Landau landed a well-deserved Oscar in his portrayal of the hilariously bitter morphine addict who once ruled the horror movie’s silver screen playing a vampire. In another scene, a star struck crew member asks for Bella’s autograph. Right as Bela signs it, the man makes the mistake of calling him Boris Karloff’s sidekick. Bela becomes outraged, rips up the autograph and curses at the man saying, “Karloff doesn’t deserve to smell my s***!”
Everything in this film is so perfect for cheesy horror fun because Burton and his crew took great pains to precisely capture Edward D. Wood Jr. and his band of eccentric film people. Shot in black and white and beautifully filmed, it takes you right into the time capsule of the fifties.

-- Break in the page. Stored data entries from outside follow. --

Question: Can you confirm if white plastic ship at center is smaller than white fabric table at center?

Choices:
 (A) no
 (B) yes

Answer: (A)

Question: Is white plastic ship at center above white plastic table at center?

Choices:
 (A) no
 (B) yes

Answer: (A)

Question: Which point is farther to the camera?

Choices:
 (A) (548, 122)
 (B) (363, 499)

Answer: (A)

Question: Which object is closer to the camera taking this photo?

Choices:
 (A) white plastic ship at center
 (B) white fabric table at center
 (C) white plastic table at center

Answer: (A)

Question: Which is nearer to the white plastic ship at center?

One scene that sticks out for me is when Ed is walking through the film lot carrying a potted plant while mambo music plays and gazing in wonder at the camels that are being used for a picture. He expresses his childlike fascination at the use of real animals and the security guard shoos him away.
The childlike belief Ed has for Bela and for his films, although most of the film society spits on him, is touching. Although Ed Wood wasn’t really respected in his time, except for by his peers, this portrayal of his life’s work is delightfully weird.